President Obama holds up a copy of his jobs bill as he speaks at Eastfield College in Mesquite, Texas. Obama is challenging a divided Congress to unite behind the bill or get ready to be run "out of town" by angry voters.
President Obama holds up a copy of his jobs bill as he speaks at Eastfield College in Mesquite, Texas. Obama is challenging a divided Congress to unite behind the bill or get ready to be run "out of town" by angry voters. Susan Walsh/AP
It's been nearly two weeks since President Obama urged a crowd of supporters in Denver to turn up the heat on lawmakers in Washington to pass his $447 billion jobs bill. So far on Capitol Hill, it's gone nowhere.
That could change Tuesday when the Senate holds a vote on taking up the legislation. But fierce Republican opposition both to the bill and how it's paid for leaves slim prospects of it going any further.
For weeks, Obama could not get even the Democrats in charge of the Senate to take up the bill. Some of them had big problems with his plan to pay for it with tax hikes on households making more than $250,000 a year.
So last week, New York Democrat Charles Schumer offered an alternative plan that significantly raised that income threshold. Schumer's plan imposes a 5.6 percent surcharge only on those whose incomes are above $1 million.
"In other words, 99 percent plus of American people will not have their taxes raised, nor should they," Schumer said.
The decision to hit income only above $1 million with a surcharge was a sharp break with a firmly held Democratic belief: namely, that families making above $250,000 should pay higher taxes. But as Senate Majority Leader Harry Reid pointed out, two recent nationwide polls have shown 3 out of 4 Americans believe it is fair to tax millionaires more.
"Wealthy Americans agree. Two-thirds of people making more than $1 million a year said they would gladly contribute more," Sen. Reid said. "A supermajority of Republicans agree, with two-thirds saying they supported the idea."
But that majority doesn't include Senate Republicans. On Thursday, their leader, Mitch McConnell, accused Senate Democrats of making the jobs bill even more partisan with the surcharge on millionaires.
"The president has said it's wrong to raise taxes in this weak economic environment. If he meant what he said, surely he'll join me in opposing this unwise tax hike Senate Democrats have proposed," McConnell said.
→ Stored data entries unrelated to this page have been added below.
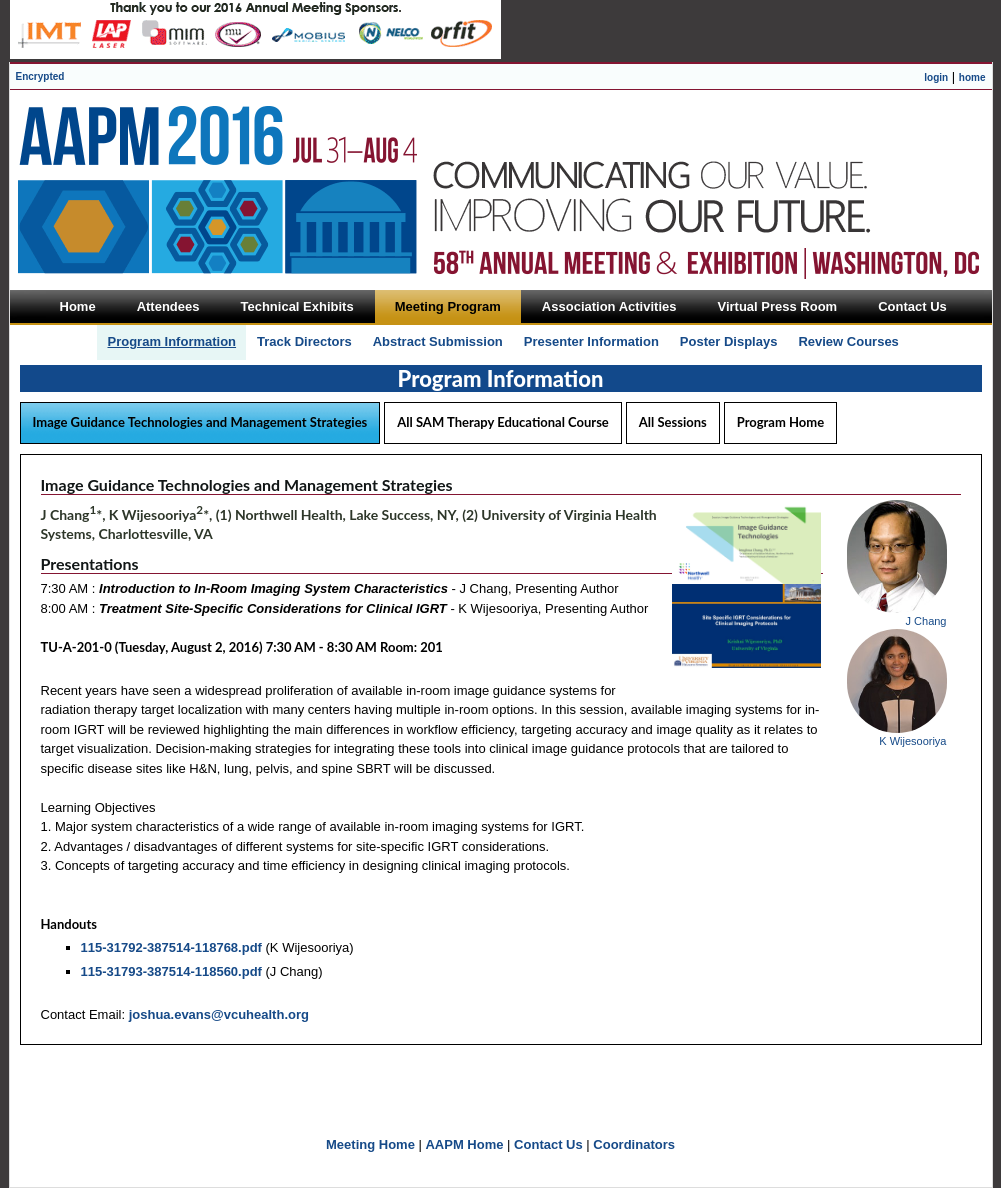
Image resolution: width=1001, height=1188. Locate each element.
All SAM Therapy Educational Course (502, 422)
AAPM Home (464, 1144)
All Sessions (673, 422)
At a White House news conference 90 minutes later, President Obama gave a thumbs up to the Democrats' plan of boosting taxes on income beyond $1 million, saying it was an approach he was comfortable with.
The president stuck to that populist stance in his weekly video address over the weekend: The wealthy, he said, do owe more to the rest of society.
"Some see this as class warfare. I see it as a simple choice," Obama said. "We can either keep taxes exactly as they are for millionaires and billionaires, or we can ask them to pay at least the same rate as a plumber or a bus driver."
On a lawn outside the House of Representatives last week, several hundred demonstrators, many in shirts with union logos, demanded that the GOP-led House take up the president's jobs bill and pass it. A couple of days earlier, House Majority Leader Eric Cantor had already declared it dead.
"The president continues to say, 'Pass my bill, in its entirety,' and as I've said from the outset, the all-or-nothing approach is just unacceptable," Cantor said.
But in the Senate, it appears the new millionaires surcharge has prompted some doubting Democrats to get on board with the jobs bill, including Louisiana's Mary Landrieu.
"I think this small increase in income tax for families that make over $1 dollars is a better approach than taking away tax incentives for domestic oil and gas companies," she said.
Not a single Senate Republican has come out in favor of the jobs bill, meaning it should be easy to filibuster. Even some Democrats remain opposed, like Nebraska's Ben Nelson.
"I think we need to cut spending in this town and not raise taxes," he said.
Still, most Democrats feel hiking taxes on the wealthy is a winning issue, if not for passing the jobs bill, perhaps for next year's elections.